Ezekiel “Easy” Rawlins makes a likeable protagonist. As Devil in a Blue Dress begins, he’s just been fired from a job at a defense plant. In order to pay the mortgage payment on his new little house, Easy works as a private investigator in 1940s Los Angeles for a strange, white gangster.
Rawlins’ search for a white, blonde-haired female last seen wearing a unique blue dress takes the reader all over the late-1940s Los Angeles area. He finds the female but allows her to slip through his fingers. Easy benefits to some degree from money stolen by the woman from the white business owner who’s looking for her. Rawlins later learns the woman’s true identity. This factors significantly into the story told to the police and to the white man paying to have her found. Several folks end up killed, including the gangster who had acted as go-between with Rawlins and the businessman.
Over the course of the story, I came to like Easy Rawlins very much. He’s mostly honest, smart and courageous, although the same can’t be said for some of his so-called friends. By the end of the novel, Rawlins has found himself self-employed.
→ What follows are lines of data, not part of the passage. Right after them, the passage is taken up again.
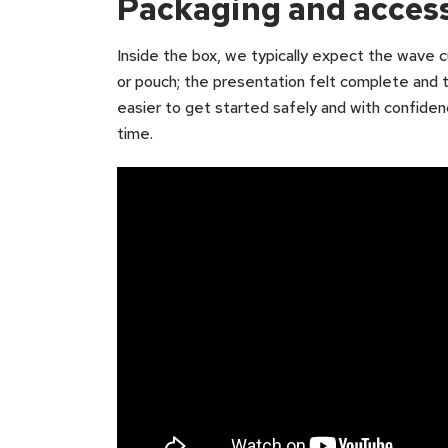
Packaging and acces
Inside the box, we typically expect the wave cu
or pouch; the presentation felt complete and t
easier to get started safely and with confidence
time.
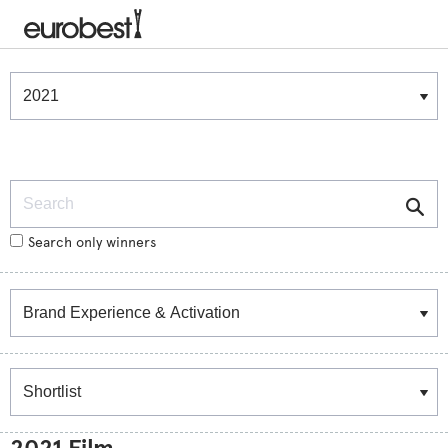
Winners & Shortlists
Winners
Search
Search only winners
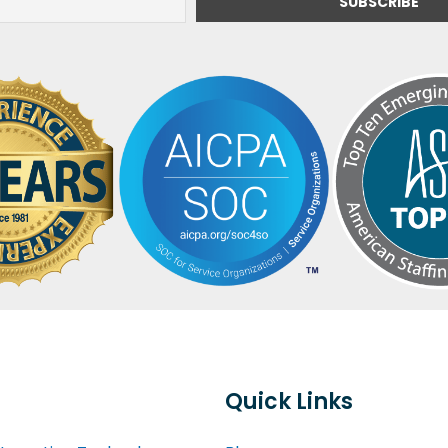
Quick Links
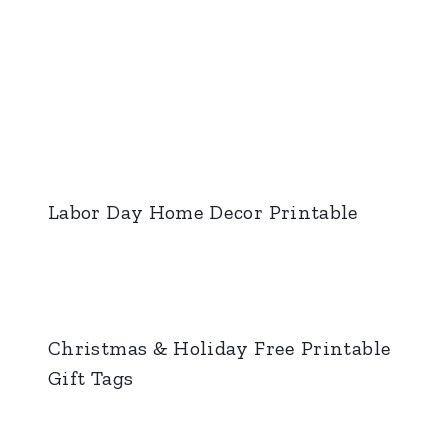
Labor Day Home Decor Printable
Christmas & Holiday Free Printable
Gift Tags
He invested some of the “found” money and some of his investigator’s fee into another house that he rents out. And he takes on cases as a private investigator.
Devil in a Blue Dress (written in 1990) handles race relations as a noticeable subplot. Similarities exist between when the plot takes place – the late 40s – and today. “The thought of paying my mortgage reminded me of my front yard and the shade of my fruit trees in the summer heat. I felt that I was just as good as any white man, but if I didn’t even own my front door then people would look at me like just another poor beggar, with his hand outstretched.”
WANTING MORE
Reading more of Walter Mosley‘s Easy Rawlins series will be no hardship. Mosley’s prose style draws you into the story and holds your attention. I look forward to seeing what he’s been up to since this series opener. Judging by the number of books (15, including Blood Grove, published in 2021), Easy Rawlins has gotten himself into quite a bit of mystery and tight spots.